After I find the colors I find to suit the piece I begin working the hot press board with very loose and watered down pigment...the hot press board holds the water nicely and does not buckle much when water is applied. Using a hair dryer to speed the process up I then start to work the paint a little more saturated with the color to achieve the look I am after. 

But to really know how to start working watercolor is by doing it and getting the feel of how you work the paint...although I would suggest watered down pigment to start because it is a whole lot easier starting light and progressing to the darker finished hi-comp piece you are looking for. Save the details for the end and really make the piece fulminate...


----------



## Scott R Nelson

One of the things that I learned from a recent lesson is how to get good dark colors. I don't have the flowing look that you're after, since that's something that I intend to work on some more too.

The trick was to mix the paint to the consistency of gravy in the paint box, to make sure that you have enough, then it flows on pretty well and maintains its darkness.

What I was trying to do is to get some dark-looking leaves for a flower painting. The leaves were first underpainted with various lighter colors, then when dry, the thick dark color was put over top of it, then using the pointed end of the brush, veins were added to the leaves using the pointed brush end to remove paint and make the color underneath show through.

We also broke another "rule" by doing the dark leaves first, then the much lighter flower petals. I liked that technique so much that the first painting I did back at home used the same technique and I quite liked the result.
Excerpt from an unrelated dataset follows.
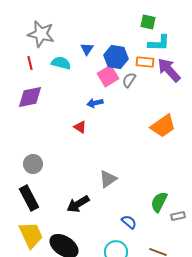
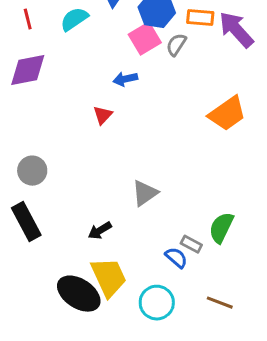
cyan semicircle: (61, 63) -> (74, 19), turned -48
red triangle: (80, 127) -> (103, 115), turned 40
black arrow: (78, 204) -> (100, 231), size x0.7
gray rectangle: (178, 216) -> (191, 244), moved, turned 40
yellow trapezoid: (31, 235) -> (109, 277), moved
I happen to like high contrast watercolor paintings rather than the ones that use all light pastel colors.

One of these days I'll photograph what I've been doing lately and share with this group.


----------



## tricky raven

Welcome coletteseline  We're all learning from your great question and the advice given. I haven't painted with watercolors but just wondered if you sprayed a fine mist of water on the hot press board before you started painting, would that give the effect you want?


----------